Collect female pine cones in the fall, after they have started to crack open. Place the cones in a dry location that receives direct sunlight until they have opened completely.
Shake the dried cones across a screen to cause the seeds to drop off. Rub the seeds gently between your palms to remove the wings.
Place the pine seeds in a container filled with water for 48 hours. Pour off the old water and replace with fresh after the first 24 hours.
Remove the seeds and place them into a plastic bag filled with lightly moistened sand. Close the bag tightly enough to prevent spills while still allowing air to circulate and put into the refrigerator for 30 to 60 days.
Fill a plant flat three-fourths of the way with potting soil. Plant the pine seeds with the pointed end toward the bottom of the flat, just deeply enough that they are no longer visible. Water well and place the flat in a sunny windowsill.

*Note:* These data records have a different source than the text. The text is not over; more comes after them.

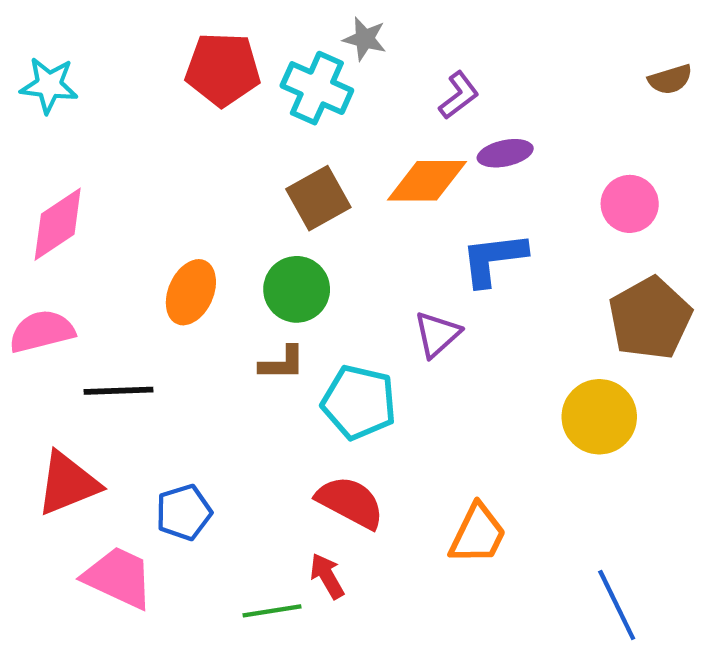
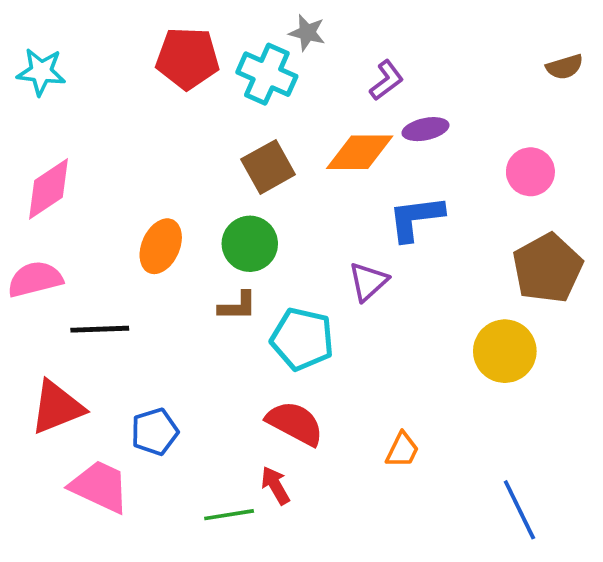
orange trapezoid: (478, 534) -> (402, 450), size x0.7

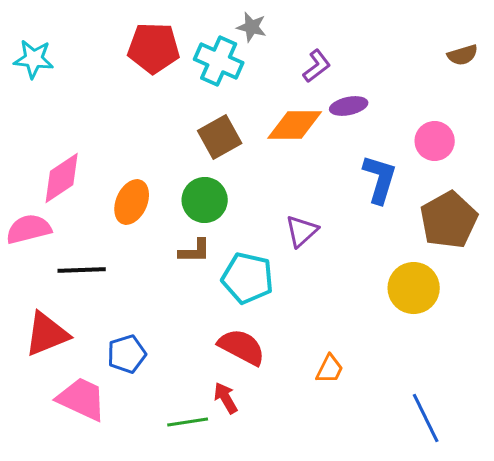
pink diamond: (48, 189) -> (62, 178), moved
blue L-shape: (416, 218) -> (380, 179), moved, turned 114

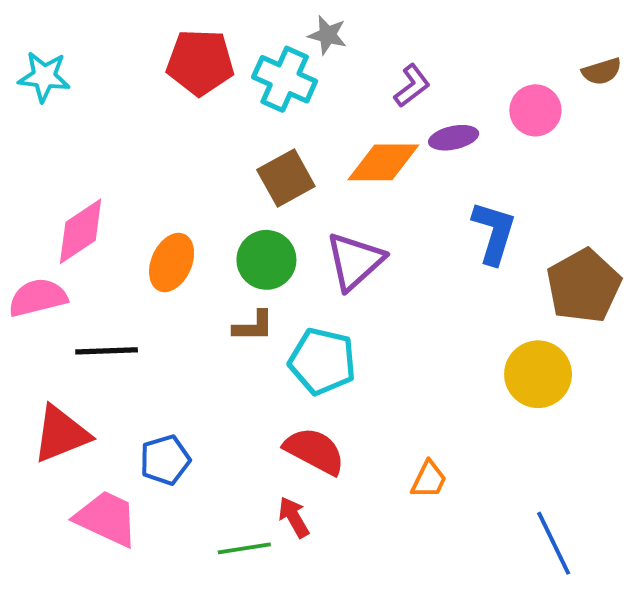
pink circle: (435, 141) -> (535, 110), moved
purple triangle: (302, 231) -> (355, 261), moved, size x1.4

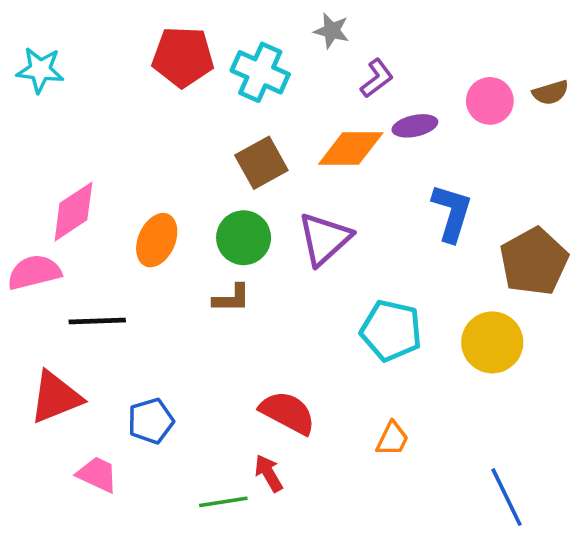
gray star: (328, 35) -> (332, 31), moved
brown semicircle: (602, 71) -> (551, 93), moved
cyan pentagon: (322, 361) -> (391, 331), moved
pink trapezoid: (107, 518) -> (97, 474), size x0.7

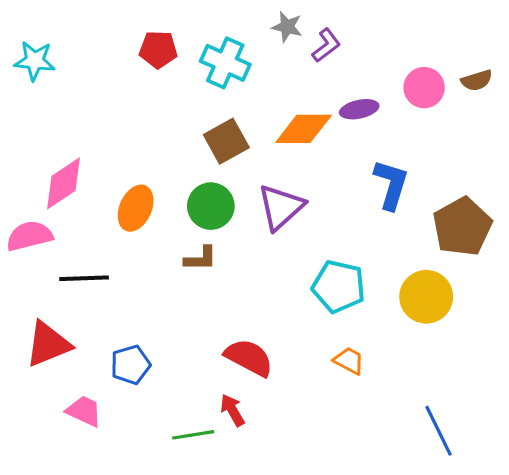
red pentagon: (183, 57) -> (158, 49), size x0.7
purple L-shape: (377, 78) -> (326, 45), moved
orange trapezoid: (392, 439) -> (349, 361), moved, turned -88

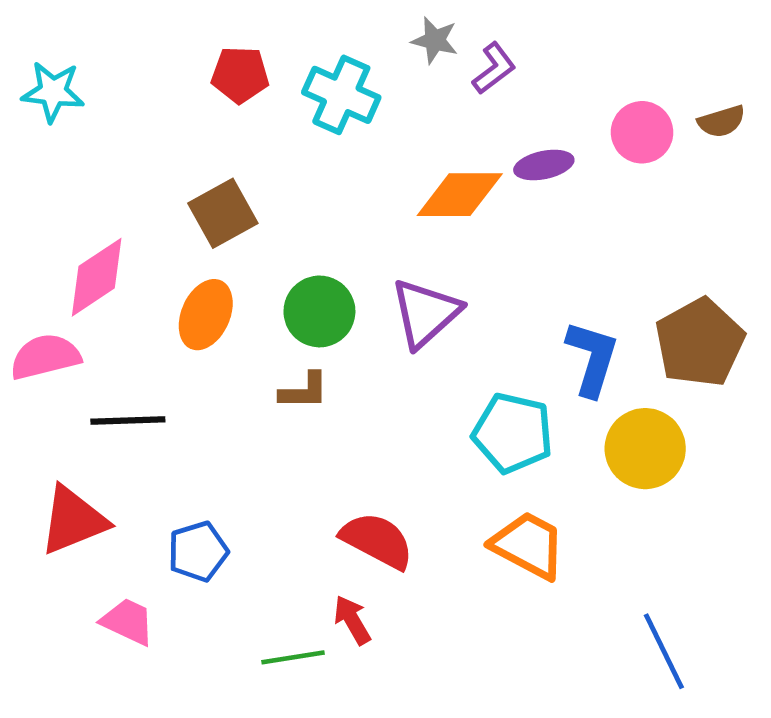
brown square: (226, 141) -> (223, 213), moved
blue L-shape: (391, 184) -> (592, 358), moved
orange trapezoid: (349, 361) -> (528, 545), size x1.6

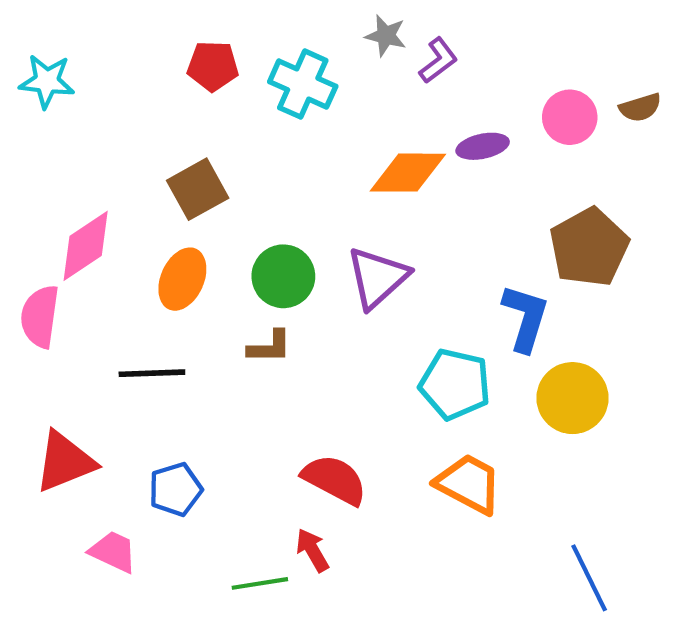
brown pentagon: (700, 343) -> (589, 247), moved
pink semicircle: (45, 357) -> (40, 316), turned -68
black line: (128, 421) -> (152, 373), moved

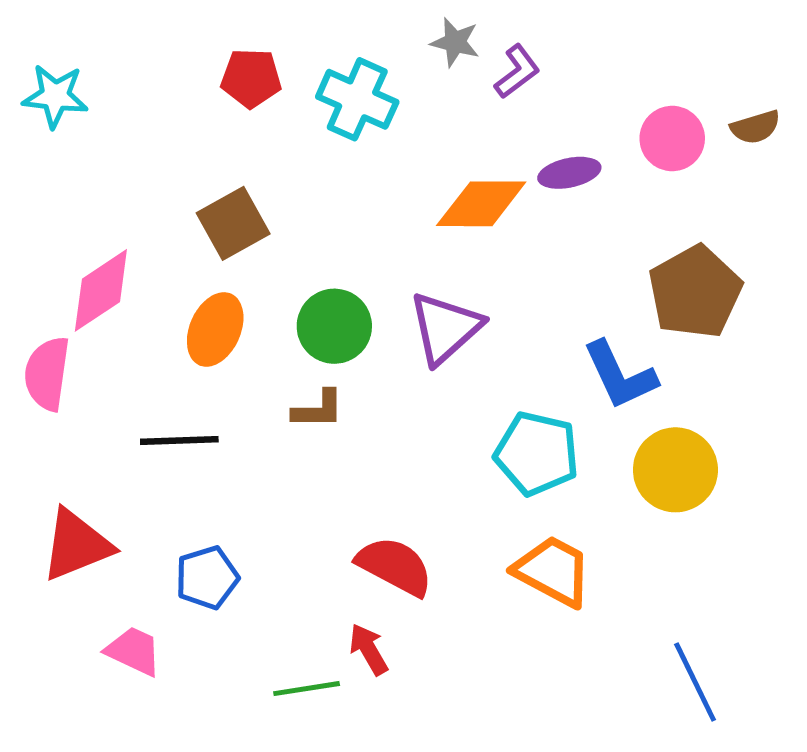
blue L-shape: (525, 318) -> (620, 375), turned 138

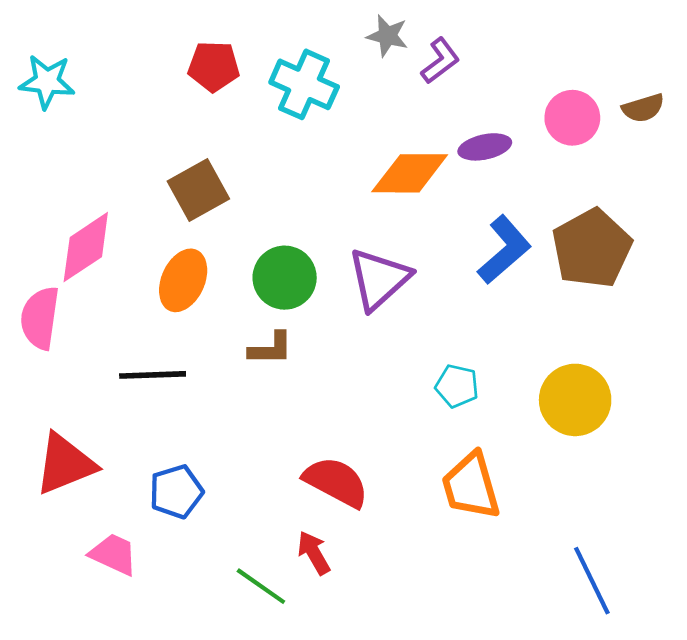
blue L-shape: (620, 375) -> (504, 250), moved, turned -106
cyan pentagon: (537, 454) -> (457, 386), size x0.6
orange trapezoid: (553, 571) -> (471, 486), turned -134
green line: (307, 689) -> (261, 586), turned 44

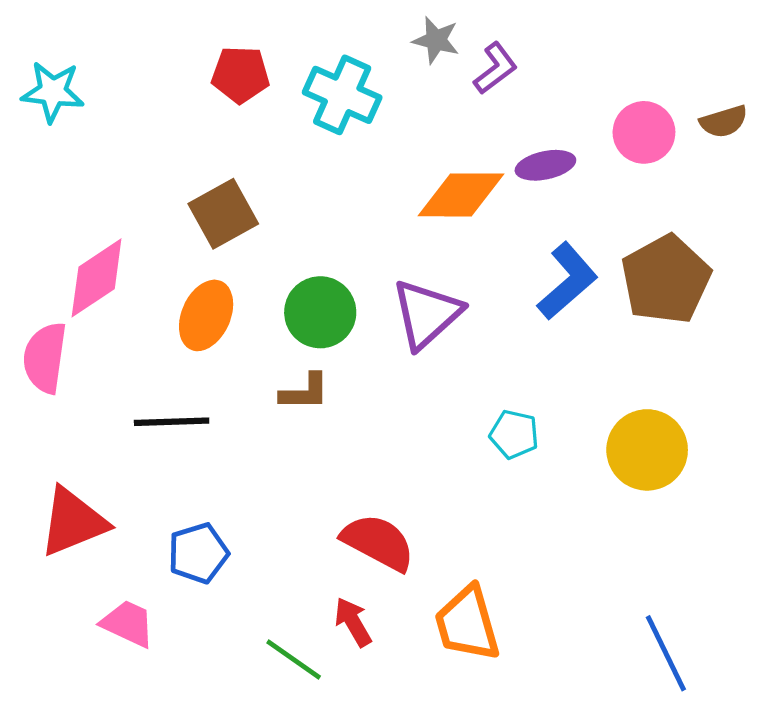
orange trapezoid: (471, 486) -> (467, 624), moved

Add water any time the soil no longer feels moist to the touch. It takes several months for the seeds to sprout, but they should begin to appear by early to mid-spring.
Prepare an outdoor planting location that receives full sun once the seedlings have reached a height of 6 to 12 inches. Remove all grass, weeds and large rocks from the chosen location. Loosen the soil several inches deep and amend with a 4-inch layer of organic compost.
Plant the pine seedlings one foot apart at the same depth as they were growing in the plant flat. Continue to water regularly, whenever the soil is no longer moist to the touch.
Fertilize once each month with liquid organic fertilizer mixed at half the strength recommended on the package.
Move the young pine tree to its permanent location after two growing seasons. Water the new planting often during its first year after transplanting.